At T.W. Food in Cambridge, young husband-and-wife proprietors Tim and Bronwyn Wiechmann are doing something different. It's very much of this region, yet not typical of it. Many of the ingredients are sourced locally -- most arrive fresh each day -- and thus the taste of the vegetables, the bread, the eggs is the taste of New England. What Tim, the chef, turns these things into isn't, however. As concepts, dishes such as creme brulee of foie gras, chilled heirloom tomato soup with maple-and-sage ice cream, and "Scotch & Cigars" (chocolate mousse with vanilla-tobacco cream and Scotch syrup) seem flown in from California, where restaurants like French Laundry and Manresa flourish.

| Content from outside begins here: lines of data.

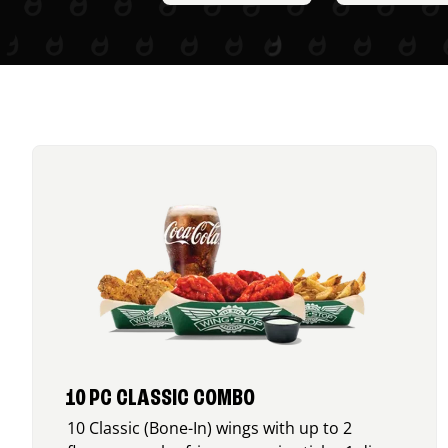
10 PC CLASSIC COMBO
10 Classic (Bone-In) wings with up to 2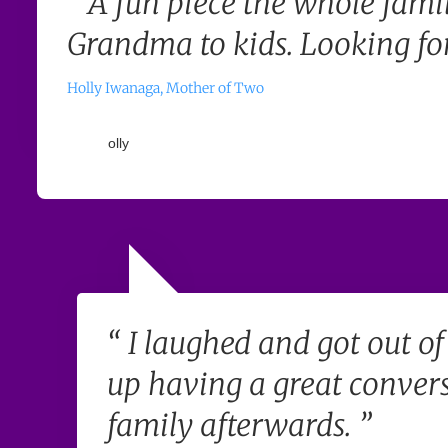
“ A fun piece the whole famil
Grandma to kids. Looking for
Holly Iwanaga, Mother of Two
“ I laughed and got out o
up having a great conver
family afterwards. ”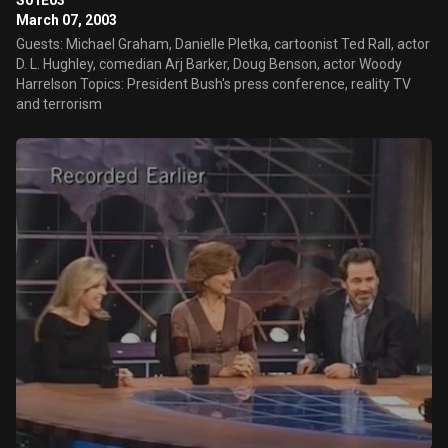
S01E03
March 07, 2003
Guests: Michael Graham, Danielle Pletka, cartoonist Ted Rall, actor
D. L. Hughley, comedian Arj Barker, Doug Benson, actor Woody
Harrelson Topics: President Bush's press conference, reality TV
and terrorism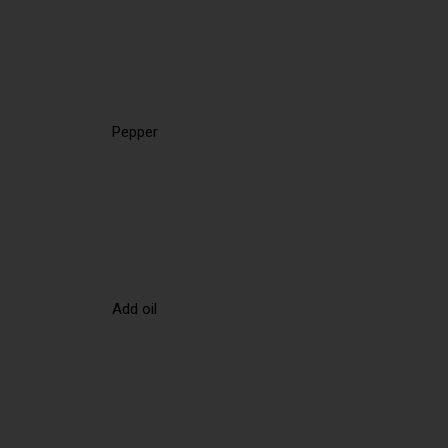
Pepper
Add oil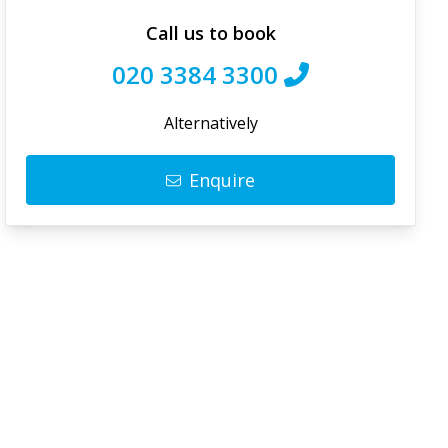
Call us to book
020 3384 3300
Alternatively
Enquire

But locally, there is hunger for this kind of cooking -- thoughtful, inventive, ingredient-obsessed. Jamaica Plain's Ten Tables (of which Tim Wiechmann is an alum) proved that by earning a cult following with its comparatively down-to-earth take on the aesthetic. T.W. Food has a more rarefied approach. The dishes are highly crafted, layering the unexpected on the traditional, with varying degrees of success. This is brain food. It's always interesting, and often delicious. Every night the place is full, mostly with gray-haired professorial types, but there are a surprising number of families with kids. Huron Village, it appears, was ripe for a little envelope pushing. Who knew?

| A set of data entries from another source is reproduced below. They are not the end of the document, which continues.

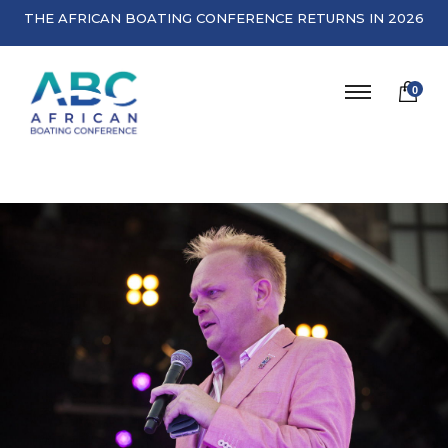
THE AFRICAN BOATING CONFERENCE RETURNS IN 2026
0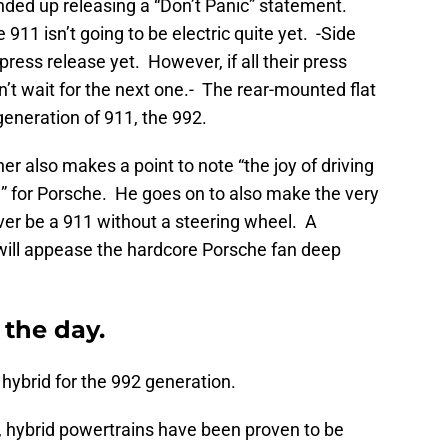
ded up releasing a “Don’t Panic” statement.
 911 isn’t going to be electric quite yet. -Side
ress release yet. However, if all their press
an’t wait for the next one.- The rear-mounted flat
s generation of 911, the 992.
er also makes a point to note “the joy of driving
d” for Porsche. He goes on to also make the very
ever be a 911 without a steering wheel. A
will appease the hardcore Porsche fan deep
 the day.
a hybrid for the 992 generation.
11, hybrid powertrains have been proven to be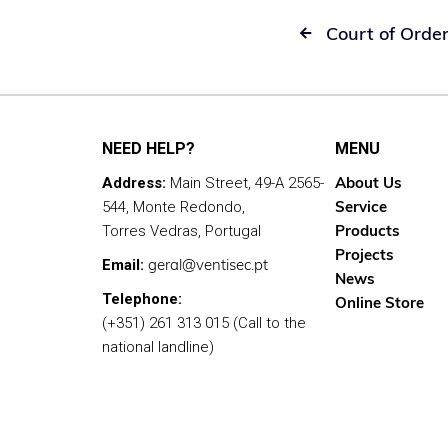
Court of Orde

NEED HELP?
MENU
About Us
Address:
Main Street, 49-A 2565-
Service
544, Monte Redondo,
Products
Torres Vedras, Portugal
Projects
geral@ventisec.pt
Email:
News
Telephone:
Online Store
(+351) 261 313 015 (Call to the
national landline)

Because the menu is so focused on the daily catch and crop, it changes constantly. On one visit, roasted wild striped bass is served with kohlrabi puree, apples, and fish-flavored emulsion. The fish is gleaming white, flaking into glorious, moist hunks under the slightest pressure of a fork, its skin pure, crispy fishiness. The kohlrabi and the apples feel autumnal for an early August dinner, but the cabbage-y and floral flavors pair well with the fish. (The foamy emulsion, however, feels extraneous. Is there any non-chef who gets truly excited about foam?)
Another night, the same fish, just as well cooked, is marinated with kohlrabi, cucumber, and maple syrup, and served with house-cured bacon. The bacon and syrup pairing is intriguing (hey, it's good at breakfast), but the dish doesn't work. The bacon is laid out in a pork square, the fish marooned in the center. It looks like a Rothko on a plate. The bacon dominates, salty and a bit slimy to eat a whole plateful of. It becomes monotonous.

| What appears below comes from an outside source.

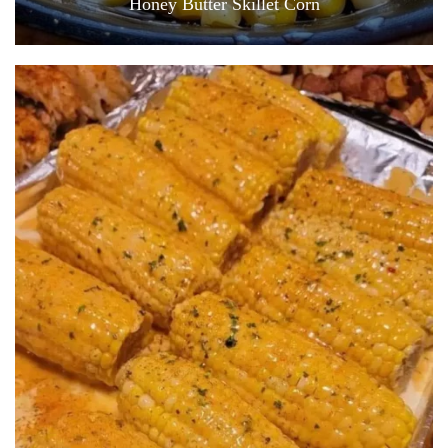
Honey Butter Skillet Corn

At the same dinner, though, we eat Atlantic sea scallops with potato puree, wild mint and oregano flowers, and a citrus butter sauce. This may be less intellectually engaging than the fish-and-bacon dish, but it's more satisfying. The scallops are fist-size beasts, and Wiechmann knows how to cook them; the herbs are bracing against the slightly tart butter. Now for the downside of the ever-changing menu: You may never get to eat a certain dish you like again.
One thing that is almost always available, however, is the creme brulee of foie gras "for my mentors." (Heads up for the Michelin starry-eyed: The chef apprenticed at Taillevent and Arpege.) The custard strikes the perfect balance between liver and creamy sweetness -- richness squared, and definitely to be shared. Many of T.W. Food's best dishes are good because of balance -- where one taste ends, the next begins, drawing out its predecessor.
And then the punctuation at the end of each bite: the wine. T.W. Food's list, also inclined to change, is sorted by producer, with an explanatory blurb about each. It currently features bottles from eight different winemakers: 11 whites and 10 reds in total. Showcasing producers the restaurateurs admire, the list feels both personal and educational. (We liked the austere William Fevre Chablis "Champs Royaux," $45.) There's also a reserve list that includes the likes of Chateau d'Yquem and a '98 Haut-Brion the Wiechmanns deem "one of the world's top five red wines"; these are sold without markup. Each Wednesday, T.W. Food offers a six-course tasting menu entirely composed of local ingredients, and these dishes are paired with organic and biodynamic wines.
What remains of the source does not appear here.